→ **Instructions for the task**:
Your answer should consist of each line below that includes the word "دامنه".

┌──

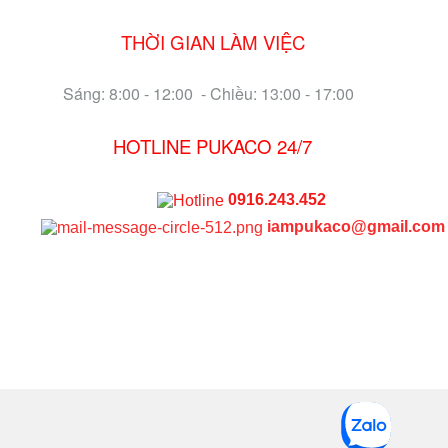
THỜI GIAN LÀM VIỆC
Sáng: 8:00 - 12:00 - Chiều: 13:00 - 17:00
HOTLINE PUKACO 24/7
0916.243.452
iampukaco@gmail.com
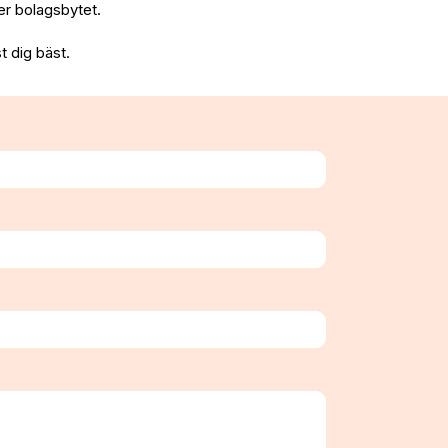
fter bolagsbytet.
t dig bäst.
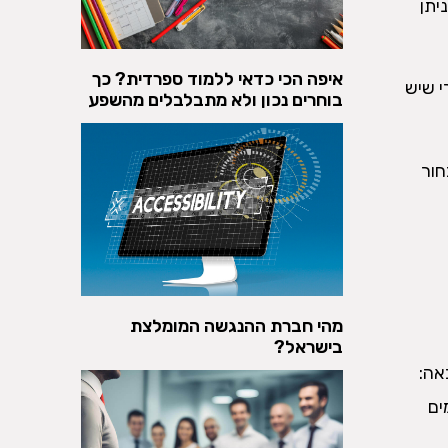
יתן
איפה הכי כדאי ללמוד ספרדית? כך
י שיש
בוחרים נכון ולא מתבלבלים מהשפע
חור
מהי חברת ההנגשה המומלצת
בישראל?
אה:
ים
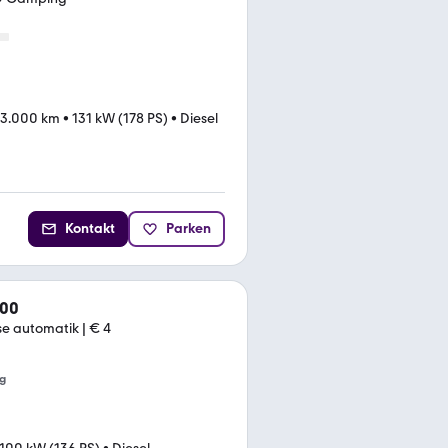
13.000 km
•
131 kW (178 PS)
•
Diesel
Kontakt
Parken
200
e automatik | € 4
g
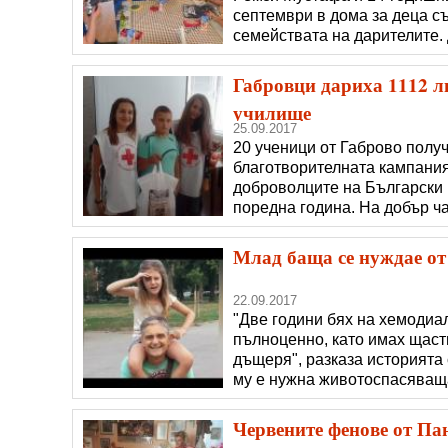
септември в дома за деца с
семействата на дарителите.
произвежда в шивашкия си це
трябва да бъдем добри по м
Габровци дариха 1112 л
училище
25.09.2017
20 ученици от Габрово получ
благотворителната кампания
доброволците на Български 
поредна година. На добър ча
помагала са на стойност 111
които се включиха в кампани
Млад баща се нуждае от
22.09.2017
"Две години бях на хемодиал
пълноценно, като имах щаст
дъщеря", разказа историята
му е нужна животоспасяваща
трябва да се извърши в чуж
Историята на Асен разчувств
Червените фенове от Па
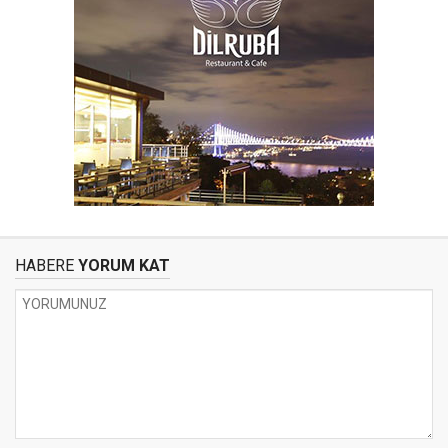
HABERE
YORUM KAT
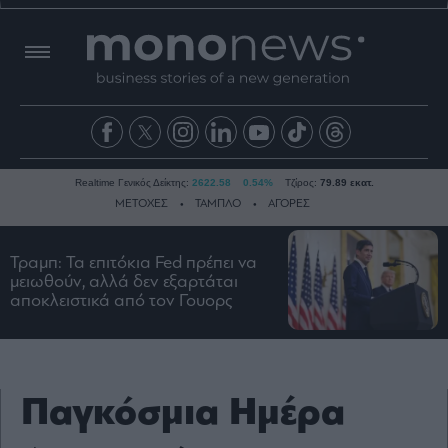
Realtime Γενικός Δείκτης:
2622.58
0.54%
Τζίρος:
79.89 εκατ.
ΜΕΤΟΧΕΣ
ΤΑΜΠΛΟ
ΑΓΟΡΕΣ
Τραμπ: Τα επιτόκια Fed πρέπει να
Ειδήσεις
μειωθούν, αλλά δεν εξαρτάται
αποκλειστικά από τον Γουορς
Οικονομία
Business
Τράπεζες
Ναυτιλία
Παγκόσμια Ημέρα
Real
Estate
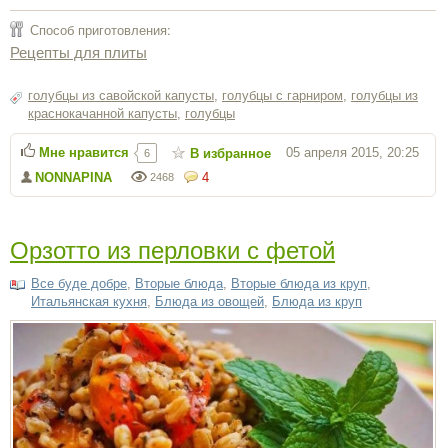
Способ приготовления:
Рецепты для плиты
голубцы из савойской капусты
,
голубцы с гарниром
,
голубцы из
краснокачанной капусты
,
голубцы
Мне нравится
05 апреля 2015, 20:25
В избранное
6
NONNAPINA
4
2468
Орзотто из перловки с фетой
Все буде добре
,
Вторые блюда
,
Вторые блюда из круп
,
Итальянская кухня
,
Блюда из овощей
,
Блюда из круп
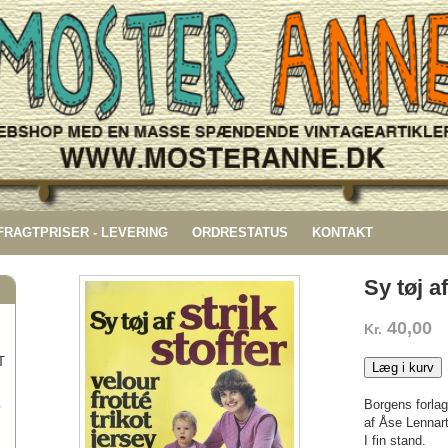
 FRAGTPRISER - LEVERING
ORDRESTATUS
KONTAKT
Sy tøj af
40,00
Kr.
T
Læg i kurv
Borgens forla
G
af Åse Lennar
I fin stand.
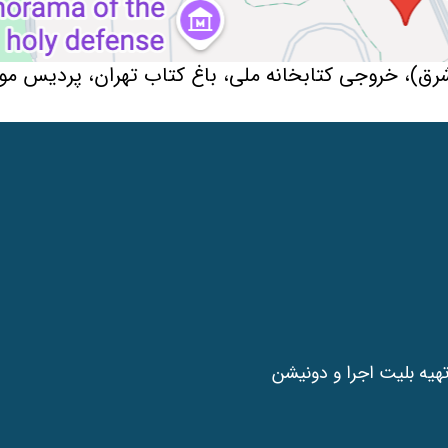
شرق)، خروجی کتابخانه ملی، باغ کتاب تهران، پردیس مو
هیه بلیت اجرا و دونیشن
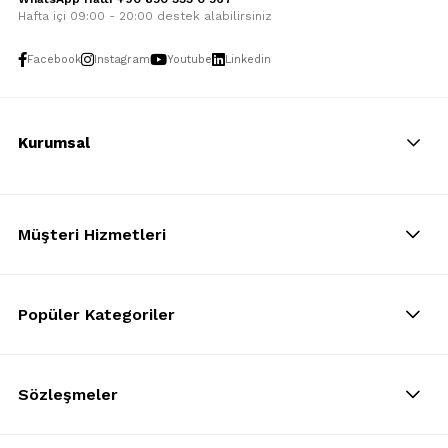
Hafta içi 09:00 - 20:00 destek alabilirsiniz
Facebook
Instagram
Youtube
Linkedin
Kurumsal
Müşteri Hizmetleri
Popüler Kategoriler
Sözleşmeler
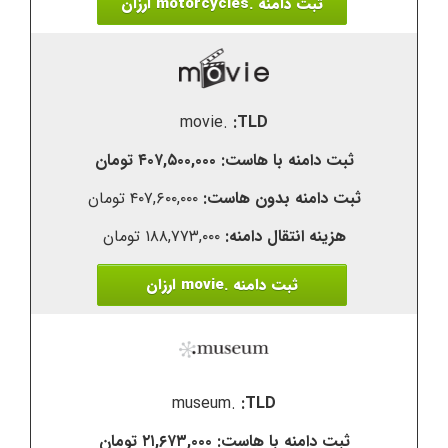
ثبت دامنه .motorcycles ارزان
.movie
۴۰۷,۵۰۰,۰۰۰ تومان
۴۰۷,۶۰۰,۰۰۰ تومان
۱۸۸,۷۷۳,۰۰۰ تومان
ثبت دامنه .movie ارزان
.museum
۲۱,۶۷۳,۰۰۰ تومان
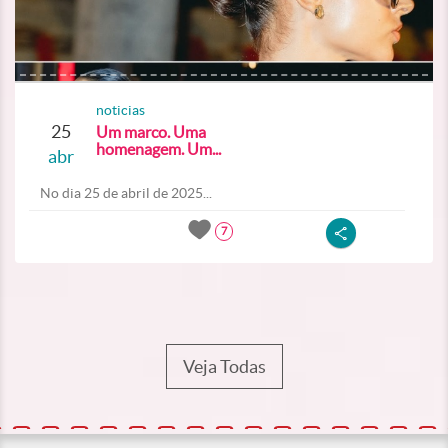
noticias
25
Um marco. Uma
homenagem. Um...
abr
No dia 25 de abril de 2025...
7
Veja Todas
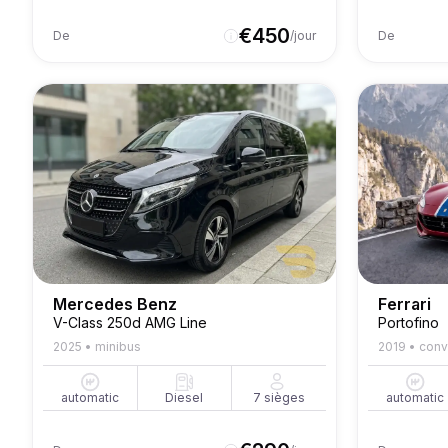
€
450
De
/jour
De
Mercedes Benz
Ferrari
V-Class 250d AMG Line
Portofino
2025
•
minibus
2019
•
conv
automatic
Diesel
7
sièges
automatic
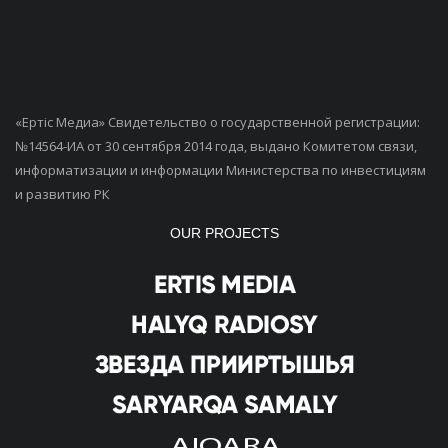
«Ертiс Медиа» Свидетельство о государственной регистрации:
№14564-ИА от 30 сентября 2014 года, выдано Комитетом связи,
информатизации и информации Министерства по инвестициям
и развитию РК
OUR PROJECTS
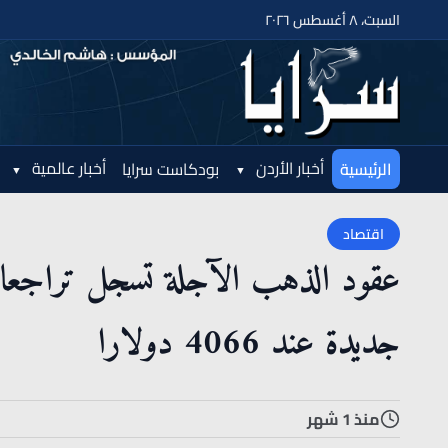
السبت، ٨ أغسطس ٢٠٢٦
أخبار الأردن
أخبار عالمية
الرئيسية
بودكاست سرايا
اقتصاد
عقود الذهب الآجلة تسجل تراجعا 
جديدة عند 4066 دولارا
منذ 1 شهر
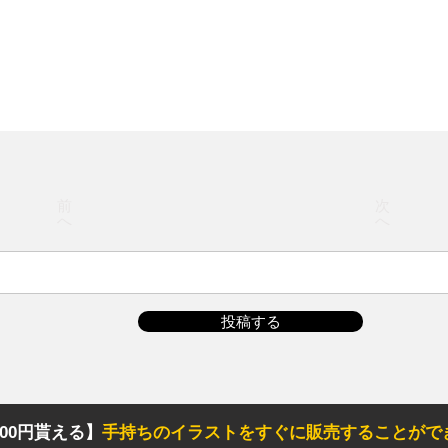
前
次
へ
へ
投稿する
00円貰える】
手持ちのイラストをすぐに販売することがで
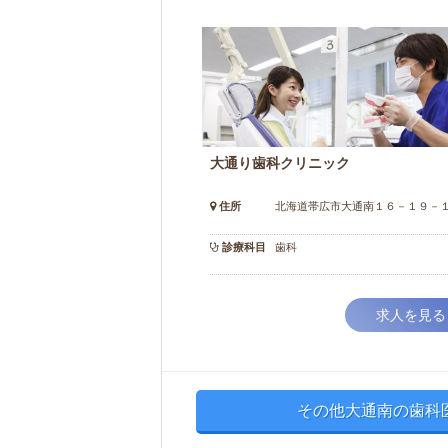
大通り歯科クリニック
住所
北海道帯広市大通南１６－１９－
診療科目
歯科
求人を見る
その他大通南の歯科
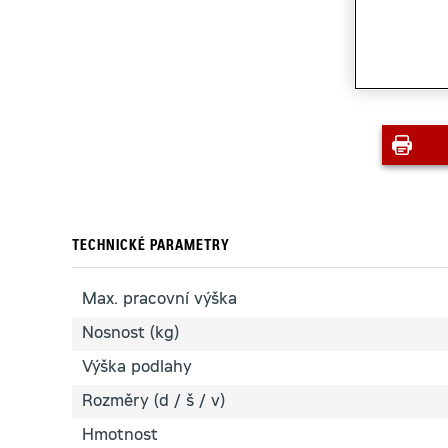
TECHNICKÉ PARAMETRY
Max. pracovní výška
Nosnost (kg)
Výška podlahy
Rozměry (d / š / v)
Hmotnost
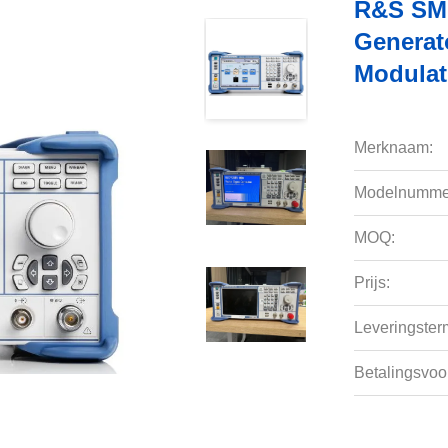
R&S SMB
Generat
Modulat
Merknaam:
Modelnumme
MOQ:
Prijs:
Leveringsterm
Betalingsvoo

└──

→ **Task result**:
ثبت دامنه .motorcycles ارزان
ثبت دامنه .movie ارزان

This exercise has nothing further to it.